Brandon King: Okay. I’ll hop back in the queue. Thanks for taking my questions.
Operator: Thank you. Next question comes from the line of Matt Olney with Stephens Inc. Please go ahead.
Matt Olney: Hey. Thanks. Good morning. I want to go back to loan growth, and I think it’s good to hear you guys talk about the bank taking advantage of some competition pulling back some as they manage their capital liquidity. Any commentary about how much of the growth is from larger-sized deals or syndications? I just want to appreciate how much of the growth is larger deals, existing syndications versus taking on new customers?
Marc Maun: Well, it’s a combination of all that. Actually, we have not had any material increase like in the third quarter in the number of SNCs that we’re involved with. Our leveraged loans are actually going down. So we’re focused on businesses where we can develop a relationship that’s broad-based. And so we’re getting a mix of new customers as well as finding our way into some club deals, et cetera., but nothing — we’re not focused on just getting into syndicated deals and buying participation where we don’t have a significant opportunity for relationships.
Matt Olney: That’s core middle market right down the middle of the fairway as we consistently are over time.
Martin Grunst: Yeah. As Marc mentioned, the SNC — number of SNC isn’t different for us between second quarter and third quarter. To the extent that we’re in a Shared National Credit, there is a direct relationship with the borrower. We typically have other business associated with them. I think the growth that we’re seeing is really and why I’m excited about it is because it is core, it is direct relationships, people that we’ve been calling on opportunities are being created. And so that’s really important to us and its franchise building over the long term.
Matt Olney: Okay. That’s helpful, guys. My other questions have been addressed.

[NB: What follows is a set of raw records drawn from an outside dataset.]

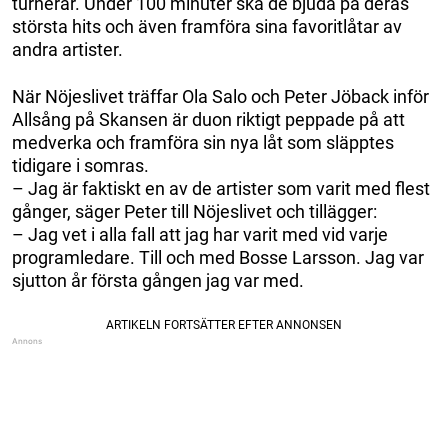
turnerar. Under 100 minuter ska de bjuda på deras
största hits och även framföra sina favoritlåtar av
andra artister.
När Nöjeslivet träffar Ola Salo och Peter Jöback inför
Allsång på Skansen är duon riktigt peppade på att
medverka och framföra sin nya låt som släpptes
tidigare i somras.
– Jag är faktiskt en av de artister som varit med flest
gånger, säger Peter till Nöjeslivet och tillägger:
– Jag vet i alla fall att jag har varit med vid varje
programledare. Till och med Bosse Larsson. Jag var
sjutton år första gången jag var med.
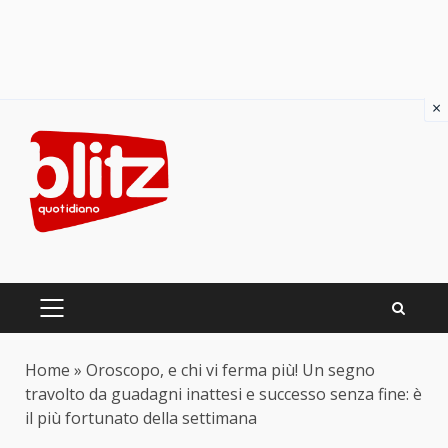
×
Skip
to
content
PRIMARY
MENU
Home
»
Oroscopo, e chi vi ferma più! Un segno
travolto da guadagni inattesi e successo senza fine: è
il più fortunato della settimana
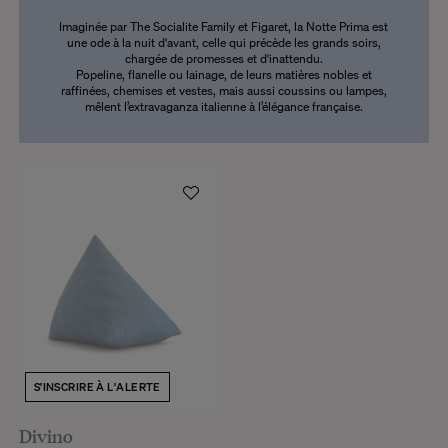
Imaginée par The Socialite Family et Figaret, la Notte Prima est
une ode à la nuit d'avant, celle qui précède les grands soirs,
chargée de promesses et d'inattendu.
Popeline, flanelle ou lainage, de leurs matières nobles et
raffinées, chemises et vestes, mais aussi coussins ou lampes,
mêlent l’extravaganza italienne à l’élégance française.
S'INSCRIRE À L'ALERTE
Divino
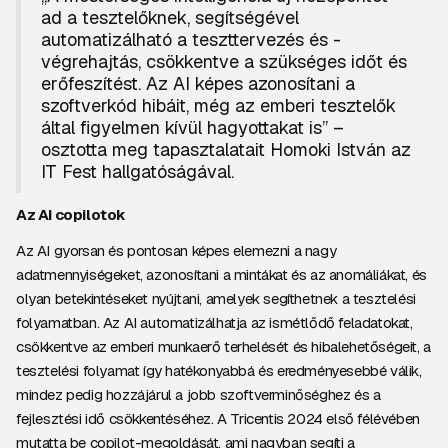
ad a tesztelőknek, segítségével
automatizálható a teszttervezés és -
végrehajtás, csökkentve a szükséges időt és
erőfeszítést. Az AI képes azonosítani a
szoftverkód hibáit, még az emberi tesztelők
által figyelmen kívül hagyottakat is” –
osztotta meg tapasztalatait Homoki István az
IT Fest hallgatóságával.
Az AI copilotok
Az AI gyorsan és pontosan képes elemezni a nagy
adatmennyiségeket, azonosítani a mintákat és az anomáliákat, és
olyan betekintéseket nyújtani, amelyek segíthetnek a tesztelési
folyamatban. Az AI automatizálhatja az ismétlődő feladatokat,
csökkentve az emberi munkaerő terhelését és hibalehetőségeit, a
tesztelési folyamat így hatékonyabbá és eredményesebbé válik,
mindez pedig hozzájárul a jobb szoftverminőséghez és a
fejlesztési idő csökkentéséhez. A Tricentis 2024 első félévében
mutatta be copilot-megoldását, ami nagyban segíti a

Thank you.
Martin Grunst: Thank you.
Operator: Thank you. [Operator Instructions] Next question comes from the line of Timur Braziler with Wells Fargo Securities. Please go ahead.
Timur Braziler: Hi. Good morning. Following up on that last line of commentary, do you have the total balance of Shared National Credits and participations in the quarter?
Marc Maun: Yeah. The Shared National Credit volumes are about 24% of our total portfolio. And that’s kind of mostly in the Energy and C&I space that make those two areas make up about 80% of the total Shared National Credits. We do Asian about a quarter of those and about 80% of them are in our local markets. So we’re not going outside of our footprint in tracking down those kinds of loans.
Timur Braziler: Okay. Switching to the deposit base. The decline linked quarter and demand deposits still is pretty elevated. Demand is now less than 30% of the total base and is below pandemic levels. I guess, what are you seeing from a liquidity standpoint from your borrowers? I know you said that, that pressure seems to be abating. I guess what’s the outlook for demand deposits as we go into the fourth quarter and into ’24?
Martin Grunst: Yeah. So we saw DDA average balances down $840 million in Q2 to Q3. And when that happens, that’s a shift from DDA to an interest-bearing within the firm. And so we’ll see going from Q3 to Q4, we expect a decline to be near that amount going Q3 to Q4. And then in Q1, we expect to see that rate of decline slow quite a bit. So when we look at kind of deeper into the portfolio and look at size cohorts, we can see the rate of change slowing and that’s what gives us some confidence that we’ll see a slowdown here over the next six months. Q4 will still be a higher number.